Whatever it meant to be one of the “exiles of the Dispersion”, you sense life isn’t easy for those Peter is writing to in 1 Peter. Life’s not going “swimmingly.” Far from it, you sense. Instead, it seems kind of intuitive that life in “dispersion” means life that’s been severely disrupted, life that’s hard, life where it’s becoming more and more evident you’re not going to back to doing the old “normal” anytime soon.
So, it’s interesting to note the kind of things Peter is led by the Spirit to write to exiles. People who no longer feel at home in the land around them. People who feel more like pilgrims than permanent residents, more like sojourners than citizens, more like foreigners than friends to the world around them. And what Peter says has little to do with trying to fight to restore the old order they had known, but to continue to live into the new order they had been redeemed for and born again into.
After reminding them of the “living hope” that is their’s through the new birth (1:3-9), Peter also reminds them of the abiding call put upon their lives to “be holy in all your conduct, since it is written, ‘You shall be holy, for I am holy'” (1:15-16).
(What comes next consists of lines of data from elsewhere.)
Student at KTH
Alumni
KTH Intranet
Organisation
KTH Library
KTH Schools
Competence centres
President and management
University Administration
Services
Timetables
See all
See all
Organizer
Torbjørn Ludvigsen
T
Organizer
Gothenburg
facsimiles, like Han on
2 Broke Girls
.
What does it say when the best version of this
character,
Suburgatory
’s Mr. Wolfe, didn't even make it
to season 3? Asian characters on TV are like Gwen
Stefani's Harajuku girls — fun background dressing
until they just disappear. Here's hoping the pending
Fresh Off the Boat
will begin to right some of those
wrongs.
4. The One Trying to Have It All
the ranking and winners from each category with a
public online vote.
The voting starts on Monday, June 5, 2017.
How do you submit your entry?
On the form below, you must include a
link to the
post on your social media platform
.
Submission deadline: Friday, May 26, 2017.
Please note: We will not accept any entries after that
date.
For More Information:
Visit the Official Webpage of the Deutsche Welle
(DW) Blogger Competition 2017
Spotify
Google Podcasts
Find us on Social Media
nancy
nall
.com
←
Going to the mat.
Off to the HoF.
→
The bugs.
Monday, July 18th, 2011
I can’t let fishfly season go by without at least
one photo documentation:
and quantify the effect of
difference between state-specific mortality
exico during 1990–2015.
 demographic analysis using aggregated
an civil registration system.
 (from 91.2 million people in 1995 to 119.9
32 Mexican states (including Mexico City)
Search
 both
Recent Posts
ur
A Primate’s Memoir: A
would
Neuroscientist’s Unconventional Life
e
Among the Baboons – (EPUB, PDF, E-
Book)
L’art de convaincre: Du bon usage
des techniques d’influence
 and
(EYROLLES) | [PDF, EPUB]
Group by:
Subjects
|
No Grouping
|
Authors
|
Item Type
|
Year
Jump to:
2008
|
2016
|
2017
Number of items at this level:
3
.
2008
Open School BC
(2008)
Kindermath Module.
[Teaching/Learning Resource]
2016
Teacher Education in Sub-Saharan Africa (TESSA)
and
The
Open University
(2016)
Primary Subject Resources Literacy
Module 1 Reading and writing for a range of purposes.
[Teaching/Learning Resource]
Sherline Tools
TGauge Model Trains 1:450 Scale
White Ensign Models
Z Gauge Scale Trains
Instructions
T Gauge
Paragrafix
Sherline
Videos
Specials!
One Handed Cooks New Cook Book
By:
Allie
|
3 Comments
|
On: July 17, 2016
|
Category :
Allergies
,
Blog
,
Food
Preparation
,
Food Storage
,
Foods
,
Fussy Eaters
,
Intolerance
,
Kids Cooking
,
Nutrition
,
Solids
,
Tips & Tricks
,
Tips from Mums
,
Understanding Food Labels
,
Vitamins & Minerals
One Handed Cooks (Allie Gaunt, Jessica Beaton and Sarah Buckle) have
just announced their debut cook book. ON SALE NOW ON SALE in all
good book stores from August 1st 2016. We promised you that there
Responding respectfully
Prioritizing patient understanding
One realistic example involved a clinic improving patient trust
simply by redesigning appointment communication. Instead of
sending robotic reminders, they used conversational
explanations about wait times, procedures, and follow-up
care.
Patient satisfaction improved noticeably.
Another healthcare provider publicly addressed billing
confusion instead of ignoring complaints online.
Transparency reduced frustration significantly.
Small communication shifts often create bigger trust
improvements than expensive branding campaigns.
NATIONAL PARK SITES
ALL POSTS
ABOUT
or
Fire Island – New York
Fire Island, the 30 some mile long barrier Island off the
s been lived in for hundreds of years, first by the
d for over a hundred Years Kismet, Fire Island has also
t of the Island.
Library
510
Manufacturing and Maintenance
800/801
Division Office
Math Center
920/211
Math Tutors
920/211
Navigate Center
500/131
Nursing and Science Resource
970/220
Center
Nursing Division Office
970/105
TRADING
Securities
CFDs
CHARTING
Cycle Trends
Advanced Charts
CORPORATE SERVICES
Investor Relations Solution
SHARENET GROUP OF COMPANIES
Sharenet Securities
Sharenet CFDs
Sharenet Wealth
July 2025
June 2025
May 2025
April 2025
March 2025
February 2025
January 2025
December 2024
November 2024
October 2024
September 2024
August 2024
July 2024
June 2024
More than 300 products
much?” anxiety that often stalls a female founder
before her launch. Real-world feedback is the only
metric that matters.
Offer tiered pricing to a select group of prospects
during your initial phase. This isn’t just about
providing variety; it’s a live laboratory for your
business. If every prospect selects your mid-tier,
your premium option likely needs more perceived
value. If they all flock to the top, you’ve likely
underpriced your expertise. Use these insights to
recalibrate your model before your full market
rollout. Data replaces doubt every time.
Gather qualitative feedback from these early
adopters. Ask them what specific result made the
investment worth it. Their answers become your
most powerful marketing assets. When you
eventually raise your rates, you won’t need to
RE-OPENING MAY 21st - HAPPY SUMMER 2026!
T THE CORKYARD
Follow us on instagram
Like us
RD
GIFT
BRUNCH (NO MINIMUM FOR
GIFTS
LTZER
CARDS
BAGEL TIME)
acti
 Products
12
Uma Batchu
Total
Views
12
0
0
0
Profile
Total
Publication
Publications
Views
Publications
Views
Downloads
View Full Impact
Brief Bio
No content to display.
Though without a home, in a sense nothing has changed, they’re still to be focused on “an inheritance that is imperishable, undefiled, and unfading, kept in heaven for you.” Though life has been turned upside down, it doesn’t change how they are to live life, holy as God is holy.
While everything has changed for these believers, actually nothing has changed. That’s what hits me in the opening verses of chapter 2, this morning.
So put away all malice and all deceit and hypocrisy and envy and all slander. Like newborn infants, long for the pure spiritual milk, that by it you may grow up into salvation — if indeed you have tasted that the Lord is good.
(1Peter 2:1-3 ESV)
Watch how you behave. Grow up in your salvation. How come? Because you’ve tasted that the Lord is good.
That’s counsel that transcends circumstance. Advice that cares little about struggling to hold on to the “old normal” and isn’t even so much concerned with figuring out a “new normal.” Instead, Peter exhorts these pilgrims to be holy regardless of the normal.
Get rid of malice, deceit, hypocrisy, envy and slander. Don’t waste your energies on them. Not only are they not becoming of a child of God, in the end they’re unprofitable.
Rather, with the determination of a newborn wanting to feed, focus on growing up in your salvation. That’s the major “to do” on any spiritual “to do” list regardless of what’s going on in our world — either our immediate world or the larger world around us. You’ve tasted the Lord is good! Keep on feeding deeply on the Lord who is good. Grow up into your salvation.
Keeping the main things the main things. Seems to me that’s job one when everything else seems to be shifting sand.
Only by grace. Always for His glory.